3. Eliminate choices

Eliminate extraneous links on the page that don’t lead to the conversion action. Distractions hurt conversion. If you must have links that don’t lead directly to a primary action, put them in the footer.

4. Simplify design and reduce text

Don’t use a variety of font styles, colors, and sizes. Remove images and interactive rich-media content unless it directly supports your conversion goal and is clearly the best way to convey important information. Bland landing pages are often the best converting ones. Again, the goal is to minimize distractions.
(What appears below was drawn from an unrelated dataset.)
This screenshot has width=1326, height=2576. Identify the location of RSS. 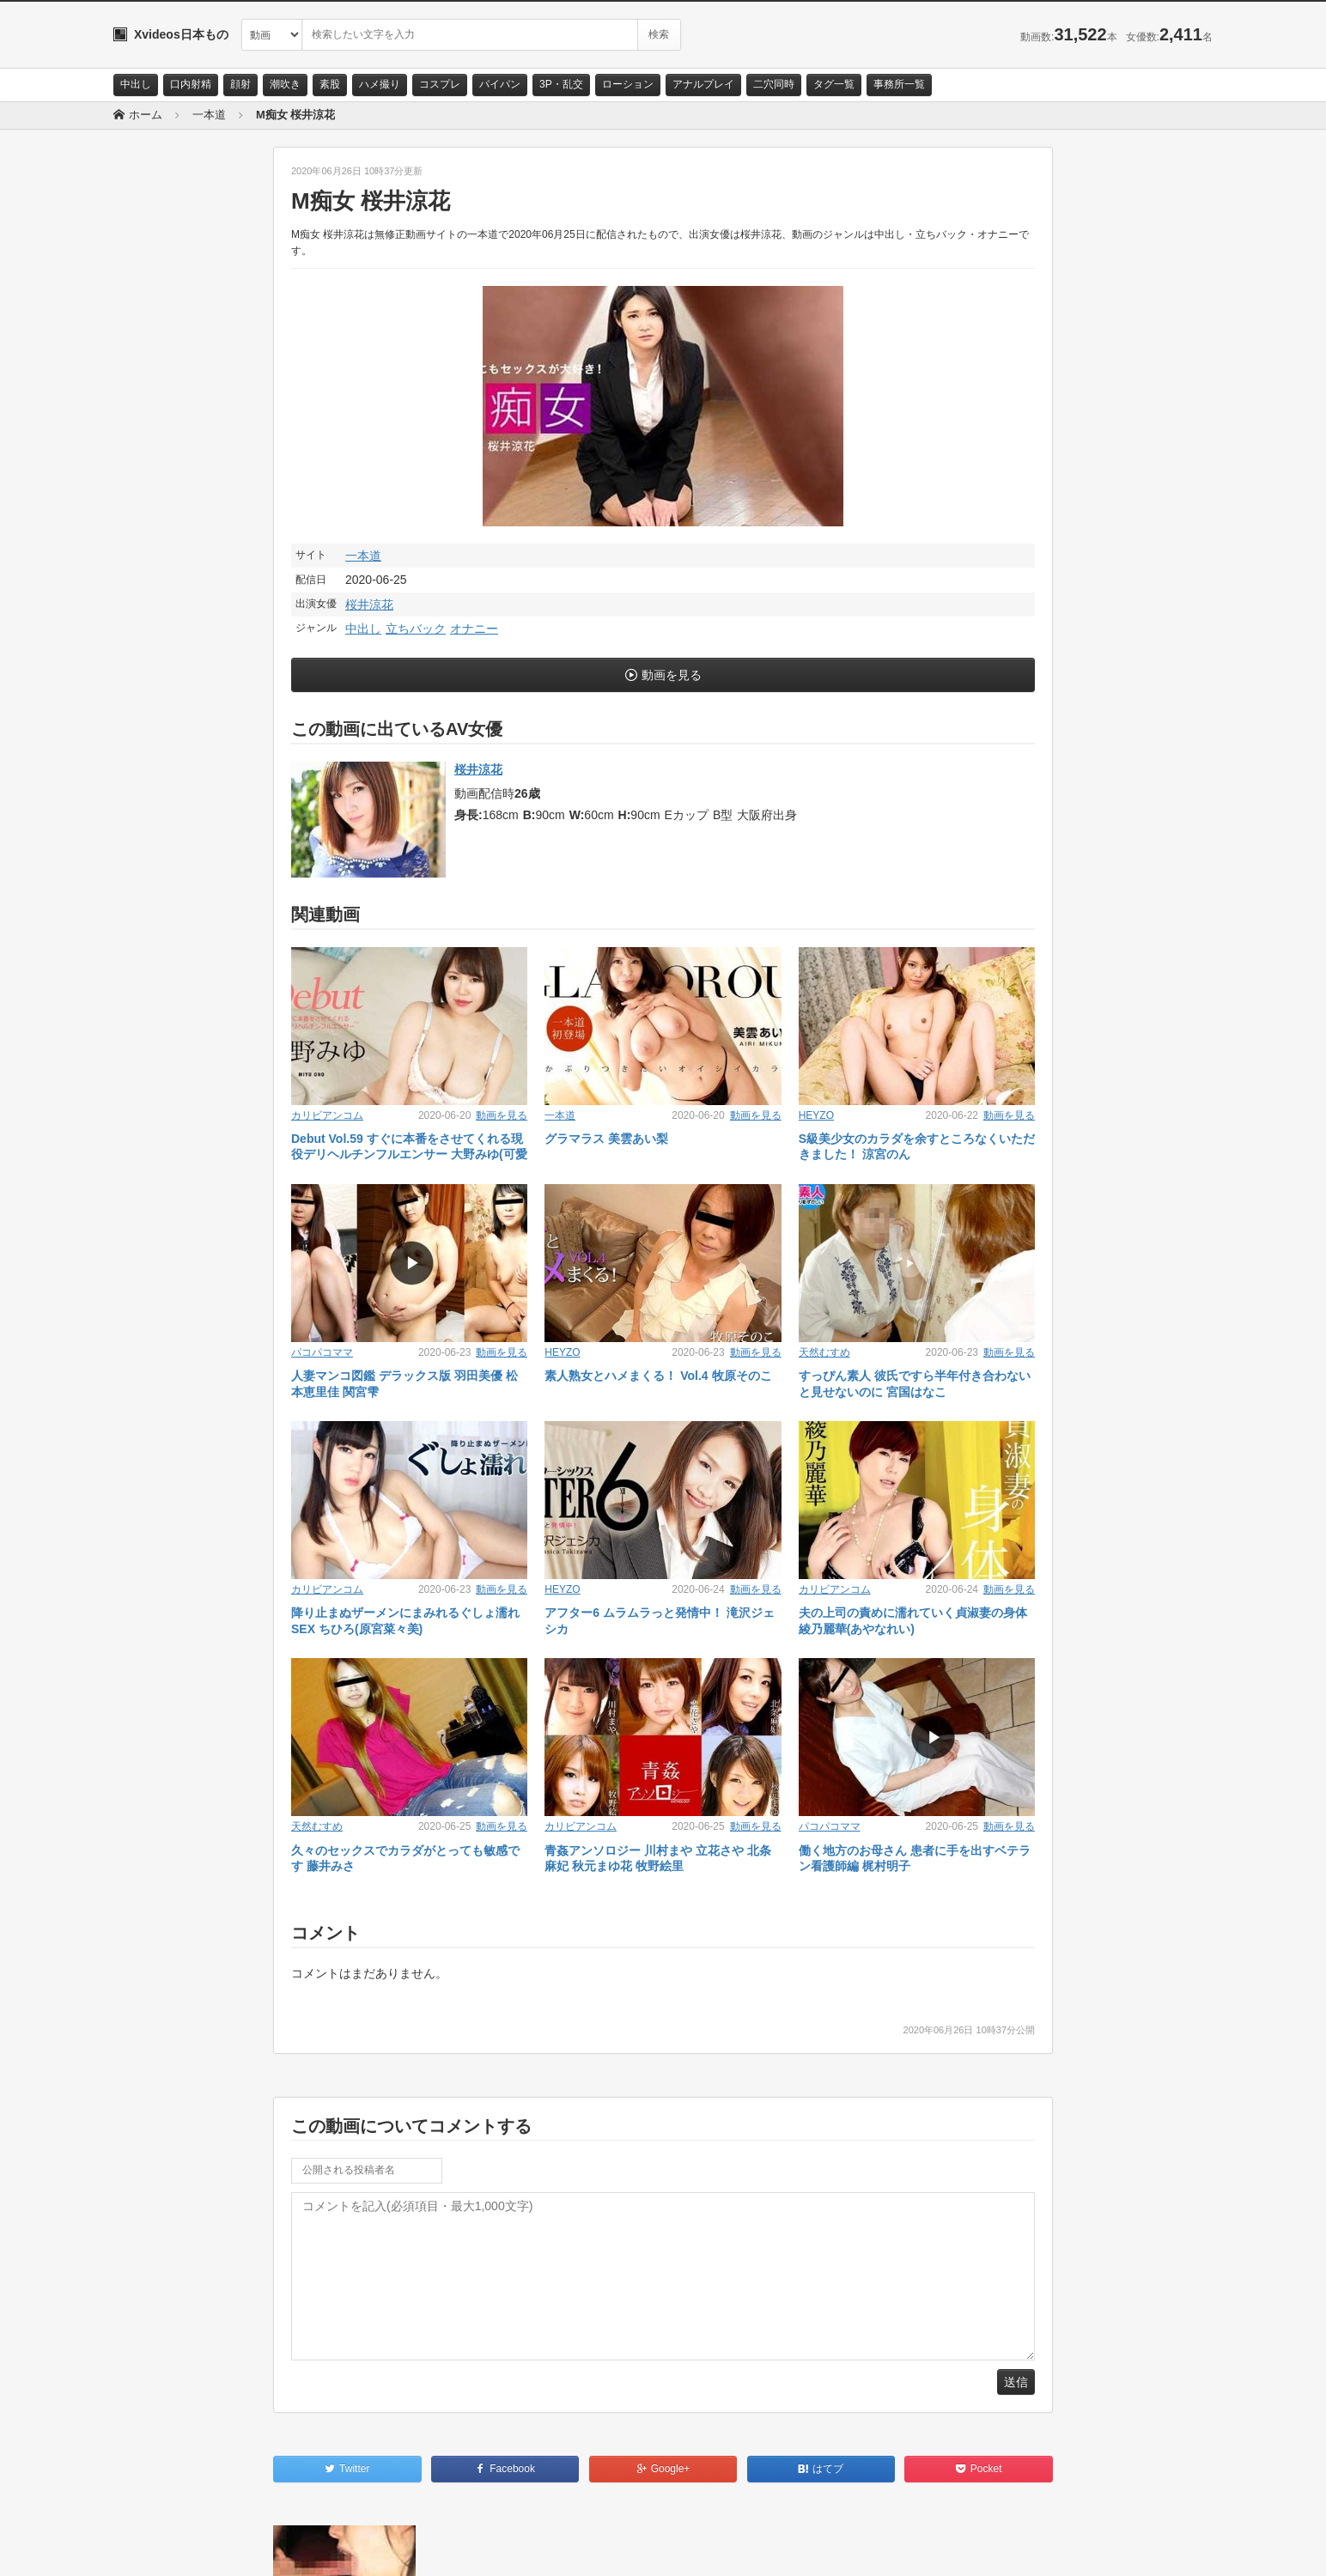
(307, 2548).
Studies show that less content on a landing page leads to higher the conversion rates. Ruthlessly edit your text down to simple headlines and short bullet lists. Cut out the self-promoting marketing speak. Detailed information can be linked to (in the footer) and made available on supporting pages.

5. Use images judiciously

Images are good to use on landing pages to give a visual representation of the product or service as long as you don’t overdo. Keep graphics to a reasonable size to add visual appeal and help orient the visitor to the product and headline. An overly large image can overshadow the headline and push other content below the fold. In addition, use clean, simple images rather than complex ones.

Use a caption. After headlines, captions are the next most read pieces of text.

6. Show brand validation

Transfer recognition or good will from other sources by liberally using logos of well-recognized client brands. Add the badges of media sources that have covered or mentioned your company. Prominently display glowing testimonials from existing customers.
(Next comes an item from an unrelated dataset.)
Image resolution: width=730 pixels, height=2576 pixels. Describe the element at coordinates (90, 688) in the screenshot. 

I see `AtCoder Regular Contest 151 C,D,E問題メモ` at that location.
Reduce visitor anxiety by using safe shopping seals, logos of trade associations, acceptable payment methods, money-back guarantee seals and other indicators of your trustworthiness.

7. Enable sharing and highlight social validation

Social media has a huge multiplier effect and has also become a validation criterion to how good an offer is. Make sharing easy by including popular social media share buttons above the fold and in the sign-up process. Consider using Optify’s Facebook login to make it easier to accept your offer and follow through on your call to action.

8. Employ key tactics to seal the deal

Follow tried-and-true strategies to elicit the desired response:

  • Keep conversion barriers to a minimum by removing unneeded fields from your forms.
  • Create a sense of urgency by including a countdown of number of items left, number of days left to get the deal, limited time offer copy or other time sensitive imperative.
  • Use high contrast Buttons that say “Click Here.” It’s obvious, but tests show it works.
  • Think about adding a money back guarantee, no obligation, free trial or other positive value copy around the button.

9. Test, test, test

Testing and tweaking is key to ongoing improvement. Create matching landing pages with key differences and compare their conversion rates. You can test the use of a demo, multiple pages linked by tabs, number and length of bullet points, approaches to copy (salesy, helpful, long, short, etc.), dynamic content, etc. Measuring ROI will help you become more efficient and effective at driving down costs per acquired customer.